MOSCOW, April 6 (RAPSI) - Ukrainian retired officer Nadezhda Savchenko sentenced to 22 years in prison for involvement in the murder of Russian journalists and illegal border crossing, has gone on a dry hunger strike, her lawyer Mark Feygin wrote on his Twitter account on Wednesday.

A dry hunger strike means Savchenko will refuse not only food but also water.

Leonid Petrashis, the head of the Public Observer Commission monitoring human rights observance in penitentiary establishments of the Rostov Region, is going to visit Savchenko in a detention unit on Wednesday evening and to find out if she has any complaints.

Members of the Public Observer Commission visit Savchenko regularly, last week she felt well, peaccording to Petrashis.

Savchenko was convicted by a court in Donetsk, a town in southern Russia, on March 22.

As the court has established, she was responsible for conducting concealed observation and directing mortar fire in an attack against a roadblock held by militias of the self-proclaimed Lugansk People’s Republic and a group of civilians there, including three Russian journalists, near the village of Metallist, the Lugansk Region, on June 17, 2014. The attack killed two Russian television journalists, Igor Kornelyuk and Anton Voloshin.

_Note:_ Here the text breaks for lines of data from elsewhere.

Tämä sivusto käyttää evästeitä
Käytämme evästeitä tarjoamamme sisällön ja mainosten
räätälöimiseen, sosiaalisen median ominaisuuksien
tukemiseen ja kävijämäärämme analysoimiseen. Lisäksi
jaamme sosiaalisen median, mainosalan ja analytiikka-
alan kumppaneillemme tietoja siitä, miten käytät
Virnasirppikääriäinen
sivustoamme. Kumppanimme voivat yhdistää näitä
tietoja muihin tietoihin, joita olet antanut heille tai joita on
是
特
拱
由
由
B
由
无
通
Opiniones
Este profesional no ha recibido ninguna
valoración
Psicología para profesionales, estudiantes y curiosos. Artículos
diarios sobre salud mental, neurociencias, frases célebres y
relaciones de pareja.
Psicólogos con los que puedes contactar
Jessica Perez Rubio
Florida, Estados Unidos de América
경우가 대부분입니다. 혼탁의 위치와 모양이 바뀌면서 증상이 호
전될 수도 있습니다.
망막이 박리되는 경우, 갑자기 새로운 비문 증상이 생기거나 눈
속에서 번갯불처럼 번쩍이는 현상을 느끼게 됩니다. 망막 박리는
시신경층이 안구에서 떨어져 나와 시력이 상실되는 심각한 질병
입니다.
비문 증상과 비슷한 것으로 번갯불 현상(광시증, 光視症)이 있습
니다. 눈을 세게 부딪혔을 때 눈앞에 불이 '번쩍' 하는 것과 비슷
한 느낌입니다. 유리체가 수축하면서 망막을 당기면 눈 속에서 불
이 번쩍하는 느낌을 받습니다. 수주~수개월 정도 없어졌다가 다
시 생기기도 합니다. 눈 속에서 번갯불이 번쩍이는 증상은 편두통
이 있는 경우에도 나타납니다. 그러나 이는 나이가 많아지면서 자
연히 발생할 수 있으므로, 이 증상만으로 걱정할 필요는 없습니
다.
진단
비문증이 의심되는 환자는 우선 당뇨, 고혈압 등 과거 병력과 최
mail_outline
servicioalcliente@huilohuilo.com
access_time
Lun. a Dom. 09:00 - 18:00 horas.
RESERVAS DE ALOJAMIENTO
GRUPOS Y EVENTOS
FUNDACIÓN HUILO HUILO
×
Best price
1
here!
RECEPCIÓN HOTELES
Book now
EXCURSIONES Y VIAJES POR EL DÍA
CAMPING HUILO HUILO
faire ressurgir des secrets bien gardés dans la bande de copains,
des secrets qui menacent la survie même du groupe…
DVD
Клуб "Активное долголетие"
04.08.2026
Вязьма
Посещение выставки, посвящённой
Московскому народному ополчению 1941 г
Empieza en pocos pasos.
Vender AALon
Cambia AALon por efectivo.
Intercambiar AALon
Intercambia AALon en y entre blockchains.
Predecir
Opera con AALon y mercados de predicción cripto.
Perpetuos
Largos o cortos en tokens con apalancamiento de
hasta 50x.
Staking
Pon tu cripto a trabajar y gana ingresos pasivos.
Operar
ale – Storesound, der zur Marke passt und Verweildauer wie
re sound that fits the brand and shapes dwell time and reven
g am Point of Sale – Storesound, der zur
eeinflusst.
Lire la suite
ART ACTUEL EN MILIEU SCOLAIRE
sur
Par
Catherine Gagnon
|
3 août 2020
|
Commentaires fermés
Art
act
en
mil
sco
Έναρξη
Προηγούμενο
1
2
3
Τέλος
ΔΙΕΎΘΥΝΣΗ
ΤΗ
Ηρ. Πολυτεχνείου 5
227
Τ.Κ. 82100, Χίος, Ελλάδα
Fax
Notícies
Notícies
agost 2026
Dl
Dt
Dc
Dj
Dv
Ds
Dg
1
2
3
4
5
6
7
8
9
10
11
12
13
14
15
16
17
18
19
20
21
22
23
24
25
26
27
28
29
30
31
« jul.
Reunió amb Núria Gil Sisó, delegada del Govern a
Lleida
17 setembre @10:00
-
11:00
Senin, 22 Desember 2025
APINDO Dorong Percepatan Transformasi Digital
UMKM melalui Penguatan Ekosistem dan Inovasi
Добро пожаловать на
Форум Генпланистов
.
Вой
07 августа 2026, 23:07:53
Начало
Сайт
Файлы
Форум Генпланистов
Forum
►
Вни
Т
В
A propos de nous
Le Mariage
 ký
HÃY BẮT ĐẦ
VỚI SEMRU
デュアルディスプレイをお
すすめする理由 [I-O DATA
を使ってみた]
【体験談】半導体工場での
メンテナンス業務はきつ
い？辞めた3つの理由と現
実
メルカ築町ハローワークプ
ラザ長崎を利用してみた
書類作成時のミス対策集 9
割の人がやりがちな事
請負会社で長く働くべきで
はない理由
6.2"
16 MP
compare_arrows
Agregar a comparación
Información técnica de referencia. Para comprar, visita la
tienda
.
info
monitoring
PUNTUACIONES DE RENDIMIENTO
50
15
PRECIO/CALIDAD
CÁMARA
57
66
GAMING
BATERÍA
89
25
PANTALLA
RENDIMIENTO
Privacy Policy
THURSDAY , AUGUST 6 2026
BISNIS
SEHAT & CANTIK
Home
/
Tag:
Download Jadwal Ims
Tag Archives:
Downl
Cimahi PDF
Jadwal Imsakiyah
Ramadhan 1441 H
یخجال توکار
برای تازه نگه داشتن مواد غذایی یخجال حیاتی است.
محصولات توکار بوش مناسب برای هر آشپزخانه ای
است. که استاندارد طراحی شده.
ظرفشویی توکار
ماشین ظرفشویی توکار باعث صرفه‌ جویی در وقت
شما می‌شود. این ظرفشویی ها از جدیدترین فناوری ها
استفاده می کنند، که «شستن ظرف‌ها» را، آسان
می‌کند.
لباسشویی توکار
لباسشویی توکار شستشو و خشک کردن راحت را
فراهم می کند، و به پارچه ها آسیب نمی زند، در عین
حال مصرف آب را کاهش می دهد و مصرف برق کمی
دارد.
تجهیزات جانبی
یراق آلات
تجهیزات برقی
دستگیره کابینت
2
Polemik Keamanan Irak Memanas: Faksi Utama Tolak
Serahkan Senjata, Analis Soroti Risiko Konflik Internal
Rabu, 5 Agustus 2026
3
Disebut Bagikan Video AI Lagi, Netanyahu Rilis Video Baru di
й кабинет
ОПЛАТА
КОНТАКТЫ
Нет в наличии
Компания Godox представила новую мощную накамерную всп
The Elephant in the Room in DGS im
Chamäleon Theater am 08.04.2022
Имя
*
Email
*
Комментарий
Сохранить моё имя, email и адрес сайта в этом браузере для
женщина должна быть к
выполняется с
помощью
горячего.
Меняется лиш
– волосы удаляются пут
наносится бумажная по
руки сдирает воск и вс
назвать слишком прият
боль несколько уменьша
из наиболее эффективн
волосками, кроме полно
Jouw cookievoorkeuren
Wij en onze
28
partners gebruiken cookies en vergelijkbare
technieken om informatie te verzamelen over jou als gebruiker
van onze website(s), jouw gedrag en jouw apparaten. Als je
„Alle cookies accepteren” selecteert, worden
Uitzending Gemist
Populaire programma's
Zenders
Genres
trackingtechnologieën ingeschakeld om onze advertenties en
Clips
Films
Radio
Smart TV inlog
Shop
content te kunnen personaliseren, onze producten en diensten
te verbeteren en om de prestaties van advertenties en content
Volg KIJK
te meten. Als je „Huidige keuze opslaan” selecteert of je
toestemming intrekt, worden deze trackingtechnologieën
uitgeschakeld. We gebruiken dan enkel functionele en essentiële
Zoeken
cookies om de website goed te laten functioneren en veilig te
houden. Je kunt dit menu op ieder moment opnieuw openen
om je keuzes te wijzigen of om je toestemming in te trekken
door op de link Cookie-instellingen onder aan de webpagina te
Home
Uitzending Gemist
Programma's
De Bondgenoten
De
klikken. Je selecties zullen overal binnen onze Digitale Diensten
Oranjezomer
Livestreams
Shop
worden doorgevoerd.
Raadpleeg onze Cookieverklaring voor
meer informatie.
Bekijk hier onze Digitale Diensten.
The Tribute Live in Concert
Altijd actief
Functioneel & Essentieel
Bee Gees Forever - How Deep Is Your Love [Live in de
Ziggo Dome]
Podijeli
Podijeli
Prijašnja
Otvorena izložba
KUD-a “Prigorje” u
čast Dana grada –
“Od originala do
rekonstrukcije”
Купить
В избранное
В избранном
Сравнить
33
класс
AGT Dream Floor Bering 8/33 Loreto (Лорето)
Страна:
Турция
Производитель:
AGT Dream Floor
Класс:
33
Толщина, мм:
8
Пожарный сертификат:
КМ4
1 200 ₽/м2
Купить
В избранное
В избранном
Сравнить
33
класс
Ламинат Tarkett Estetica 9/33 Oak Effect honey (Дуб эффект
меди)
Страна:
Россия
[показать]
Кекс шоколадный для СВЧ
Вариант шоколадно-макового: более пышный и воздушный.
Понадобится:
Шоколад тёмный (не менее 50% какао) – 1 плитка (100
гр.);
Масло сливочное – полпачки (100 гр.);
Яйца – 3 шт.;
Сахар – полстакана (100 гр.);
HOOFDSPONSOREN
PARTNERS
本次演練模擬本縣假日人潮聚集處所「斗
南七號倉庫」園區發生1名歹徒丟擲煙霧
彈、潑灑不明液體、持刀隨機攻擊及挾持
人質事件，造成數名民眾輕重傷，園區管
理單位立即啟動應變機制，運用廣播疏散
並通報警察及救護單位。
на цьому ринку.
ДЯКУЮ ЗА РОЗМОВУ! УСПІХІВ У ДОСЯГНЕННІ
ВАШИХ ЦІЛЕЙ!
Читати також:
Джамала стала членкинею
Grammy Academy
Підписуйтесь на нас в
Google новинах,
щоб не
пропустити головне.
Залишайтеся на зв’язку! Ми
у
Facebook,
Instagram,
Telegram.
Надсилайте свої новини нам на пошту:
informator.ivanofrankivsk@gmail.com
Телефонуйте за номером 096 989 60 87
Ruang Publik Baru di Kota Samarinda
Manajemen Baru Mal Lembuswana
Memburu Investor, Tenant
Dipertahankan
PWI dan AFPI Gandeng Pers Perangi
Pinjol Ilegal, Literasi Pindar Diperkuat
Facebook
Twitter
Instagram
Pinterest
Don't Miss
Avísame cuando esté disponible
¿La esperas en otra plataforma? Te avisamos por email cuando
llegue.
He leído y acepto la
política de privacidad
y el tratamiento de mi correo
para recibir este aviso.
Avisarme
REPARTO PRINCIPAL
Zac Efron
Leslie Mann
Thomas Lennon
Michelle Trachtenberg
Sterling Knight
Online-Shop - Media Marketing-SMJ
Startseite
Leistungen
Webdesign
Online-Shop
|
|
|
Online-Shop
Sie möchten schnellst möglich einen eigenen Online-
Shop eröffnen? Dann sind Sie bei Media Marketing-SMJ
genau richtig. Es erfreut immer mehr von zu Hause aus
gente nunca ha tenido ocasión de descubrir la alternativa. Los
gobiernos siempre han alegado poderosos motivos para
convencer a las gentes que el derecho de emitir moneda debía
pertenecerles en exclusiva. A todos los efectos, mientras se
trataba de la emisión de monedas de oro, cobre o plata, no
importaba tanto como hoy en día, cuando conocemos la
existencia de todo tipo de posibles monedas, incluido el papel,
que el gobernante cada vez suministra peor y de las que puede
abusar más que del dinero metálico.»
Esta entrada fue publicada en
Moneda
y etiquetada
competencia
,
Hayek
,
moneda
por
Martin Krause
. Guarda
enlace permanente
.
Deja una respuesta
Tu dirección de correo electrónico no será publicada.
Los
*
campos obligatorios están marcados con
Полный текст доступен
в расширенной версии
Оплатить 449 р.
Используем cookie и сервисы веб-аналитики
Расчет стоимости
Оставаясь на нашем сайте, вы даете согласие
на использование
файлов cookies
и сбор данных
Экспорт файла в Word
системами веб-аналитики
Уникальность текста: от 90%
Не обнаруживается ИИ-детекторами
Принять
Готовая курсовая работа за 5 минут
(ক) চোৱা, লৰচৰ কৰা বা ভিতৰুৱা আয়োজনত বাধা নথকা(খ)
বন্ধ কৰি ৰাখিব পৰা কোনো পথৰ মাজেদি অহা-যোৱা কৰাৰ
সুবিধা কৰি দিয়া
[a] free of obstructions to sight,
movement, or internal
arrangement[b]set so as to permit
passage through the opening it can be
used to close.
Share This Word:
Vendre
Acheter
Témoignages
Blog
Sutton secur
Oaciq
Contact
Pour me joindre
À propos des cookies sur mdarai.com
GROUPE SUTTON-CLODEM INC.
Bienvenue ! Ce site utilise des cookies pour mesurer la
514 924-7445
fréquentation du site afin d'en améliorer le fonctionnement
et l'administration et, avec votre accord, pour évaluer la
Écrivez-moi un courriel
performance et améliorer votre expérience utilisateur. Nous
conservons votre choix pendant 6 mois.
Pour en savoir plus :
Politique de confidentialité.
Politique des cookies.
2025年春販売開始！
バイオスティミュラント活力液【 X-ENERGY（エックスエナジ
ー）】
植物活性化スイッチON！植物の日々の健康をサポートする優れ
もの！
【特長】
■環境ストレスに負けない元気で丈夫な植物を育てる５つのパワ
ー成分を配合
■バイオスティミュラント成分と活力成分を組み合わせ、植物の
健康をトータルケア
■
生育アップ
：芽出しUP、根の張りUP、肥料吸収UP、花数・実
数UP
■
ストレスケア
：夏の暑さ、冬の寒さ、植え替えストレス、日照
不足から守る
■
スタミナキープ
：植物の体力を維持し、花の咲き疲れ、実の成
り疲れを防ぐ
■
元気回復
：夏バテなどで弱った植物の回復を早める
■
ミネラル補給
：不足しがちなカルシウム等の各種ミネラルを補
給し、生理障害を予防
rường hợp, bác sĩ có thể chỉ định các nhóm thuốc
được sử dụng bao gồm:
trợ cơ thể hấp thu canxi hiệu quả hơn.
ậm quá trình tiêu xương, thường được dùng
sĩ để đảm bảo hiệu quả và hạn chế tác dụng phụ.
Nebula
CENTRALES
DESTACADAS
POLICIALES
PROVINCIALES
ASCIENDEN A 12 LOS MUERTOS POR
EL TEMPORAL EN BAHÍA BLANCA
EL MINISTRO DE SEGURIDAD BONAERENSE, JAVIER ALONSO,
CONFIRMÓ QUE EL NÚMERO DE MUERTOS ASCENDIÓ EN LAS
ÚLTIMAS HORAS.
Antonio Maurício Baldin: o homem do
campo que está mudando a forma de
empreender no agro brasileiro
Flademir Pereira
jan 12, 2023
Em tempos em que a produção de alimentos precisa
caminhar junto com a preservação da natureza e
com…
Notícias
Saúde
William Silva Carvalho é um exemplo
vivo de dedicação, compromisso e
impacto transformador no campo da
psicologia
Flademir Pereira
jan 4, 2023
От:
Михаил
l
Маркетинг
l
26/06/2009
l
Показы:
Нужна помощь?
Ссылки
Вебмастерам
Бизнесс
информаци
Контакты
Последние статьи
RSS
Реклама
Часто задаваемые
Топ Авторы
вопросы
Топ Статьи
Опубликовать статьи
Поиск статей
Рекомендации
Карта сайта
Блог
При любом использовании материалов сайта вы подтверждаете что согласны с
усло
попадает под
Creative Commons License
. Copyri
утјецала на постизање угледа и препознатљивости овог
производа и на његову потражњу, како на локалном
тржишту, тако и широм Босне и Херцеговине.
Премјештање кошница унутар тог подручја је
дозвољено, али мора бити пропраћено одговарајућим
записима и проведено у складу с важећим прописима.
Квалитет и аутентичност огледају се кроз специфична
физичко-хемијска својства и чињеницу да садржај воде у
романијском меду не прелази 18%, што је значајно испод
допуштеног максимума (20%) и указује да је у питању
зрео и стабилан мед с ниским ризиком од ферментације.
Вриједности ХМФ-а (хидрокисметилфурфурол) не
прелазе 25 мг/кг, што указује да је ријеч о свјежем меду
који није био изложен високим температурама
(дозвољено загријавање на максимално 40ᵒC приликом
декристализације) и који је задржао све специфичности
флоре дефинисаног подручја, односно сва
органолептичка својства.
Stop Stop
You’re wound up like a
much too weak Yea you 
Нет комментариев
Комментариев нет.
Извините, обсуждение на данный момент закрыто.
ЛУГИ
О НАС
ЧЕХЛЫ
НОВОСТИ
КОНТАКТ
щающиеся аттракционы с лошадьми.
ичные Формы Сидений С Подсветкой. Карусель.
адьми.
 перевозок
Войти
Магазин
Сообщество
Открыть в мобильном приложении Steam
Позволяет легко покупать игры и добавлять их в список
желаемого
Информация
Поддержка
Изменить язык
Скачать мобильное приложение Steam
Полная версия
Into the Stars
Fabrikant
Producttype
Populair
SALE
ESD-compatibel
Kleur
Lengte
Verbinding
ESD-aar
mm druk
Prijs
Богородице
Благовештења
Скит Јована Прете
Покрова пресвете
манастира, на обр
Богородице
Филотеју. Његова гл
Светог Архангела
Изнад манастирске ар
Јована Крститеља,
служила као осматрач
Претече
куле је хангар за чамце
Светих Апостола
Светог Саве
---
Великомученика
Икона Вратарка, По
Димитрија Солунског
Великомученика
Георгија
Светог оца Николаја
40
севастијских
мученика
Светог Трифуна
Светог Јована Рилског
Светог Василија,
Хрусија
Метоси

Savchenko, who at that time was on active duty in the Ukrainian Armed Forces as a navigator and systems operator of a Mi-24 attack helicopter, enlisted and served on the ground with a volunteer paramilitary unit, the Aidar Battalion, while being on leave.  On the same day, she was captured by members of the Donbass People’s Militia; however, she managed to escape.

Charges of firing at civilians in the city of Lugansk have been dropped against Savchenko because this issue is out of a Russian court’s jurisdiction.

Savchenko was arrested in Voronezh, a town in the Russian territory, in July of 2014. The prosecution insisted that Savchenko had been arrested after crossing the border disguised as a refugee in order to plot attacks, what made her a common criminal, not a prisoner of war. Savchenko claimed that she was abducted from Ukrainian territory and that her seizure had happened one hour before the deaths of the journalists.

The ex-navigator pleaded not guilty stating that she had killed people, but only those she considered to be enemies and in self-defense, never with malicious intent. Savchenko refused to recognize the judgement.

During her detention and trial, Savchenko has repeatedly gone on hunger strikes protesting against her arrest and trial.